National Guard hosts virtual conference on diversity
National Guard Bureau Seal
by Army National Guard Sgt. Darron Salzer
National Guard Bureau
7/24/2012 - ARLINGTON, Va. (1/19/12) -- The chief of the National Guard Bureau outlined his vision for diversity within the National Guard during the first National Guard Bureau Virtual Diversity Conference - held completely online on Wednesday.
Air Force Gen. Craig McKinley said the goal of the virtual conference was to present to all Citizen-Soldiers, -Airmen and civilians the vision and strategy of Guard leadership in the area of diversity management - and the use of a virtual conference allowed that message to reach a larger audience.

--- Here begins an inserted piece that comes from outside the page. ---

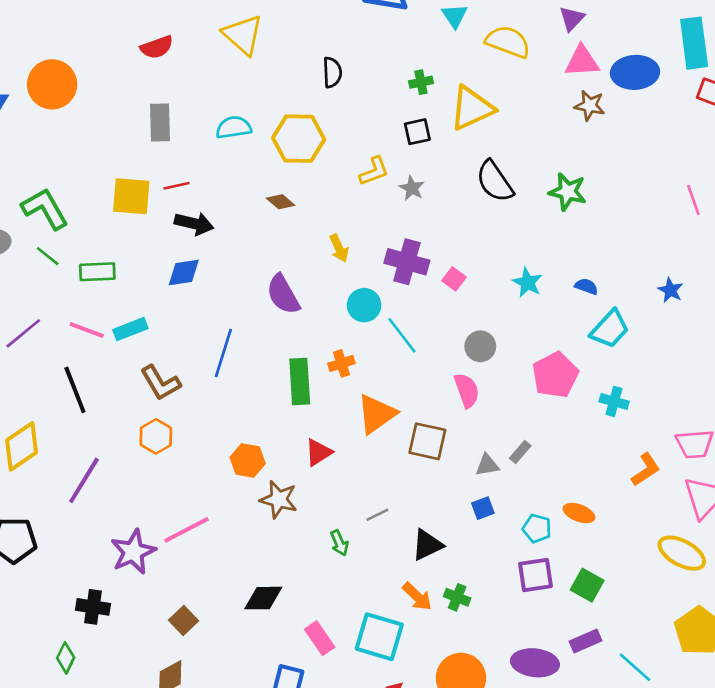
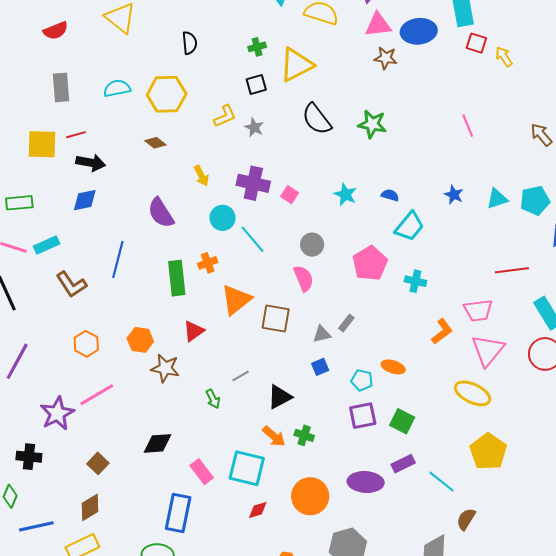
orange hexagon: (156, 436) -> (86, 344), moved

"As your chief of the National Guard Bureau, it is my role to work with your adjutants general to ensure that the National Guard remains a mission-ready force," he said. "Effective diversity management is essential to military readiness and mission accomplishment."
McKinley said steps to improve diversity management throughout the Guard have been taken, one of them being the establishment of the National Guard Bureau Joint Diversity Executive Council.
"The goal of this council," he said, "is to identify and adopt the best
practices for recruiting, retaining and developing a very diverse workforce - and sustaining a climate of equality in the National Guard."
"The council adapts these practices from various resources to recommendations that are appropriate to the National Guard's military and civilian structure," said Phyllis Brantley, chief of National Guard diversity and special-emphasis programs.
Some of the accomplishments of the council thus far include: a comprehensive diversity policy, a leaders guide on diversity, resources for state-level Joint Diversity Councils and training and mentoring for state-level JSDCs from NGB staff.
"We as an organization have made significant progress, but much more is
needed - especially in our military leadership diversity," McKinley said. "It's a problem with cyclical effects. Through the work of our adjutants general and other National Guard leaders, I am confident that we can move toward a future workforce that more clearly reflects the population of our great nation."
McKinley said accessing and adopting some programs from the civilian sector is one way that the Guard could use to achieve its diversity goals.
"Another step to reaching our goals on diversity and inclusion in the Guard is for each state, territory and the District of Columbia to establish state joint diversity councils and assign a liaison to work with the NGB Joint Diversity Executive Council," he said.
Air Force Chief Master Sgt. Denise Jelinski-Hall, the National Guard's senior enlisted leader, said in order for the organization to remain relevant, "we must understand diversity and how to strategically capitalize on the strength of our Soldiers, Airmen and civilians."
"Diversity must be recognized as an enhancement of the character of our
organization," McKinley said.
"Change is never easy, but I remain confident in the Soldiers, Airmen and civilians of the National Guard to get this work done," he said.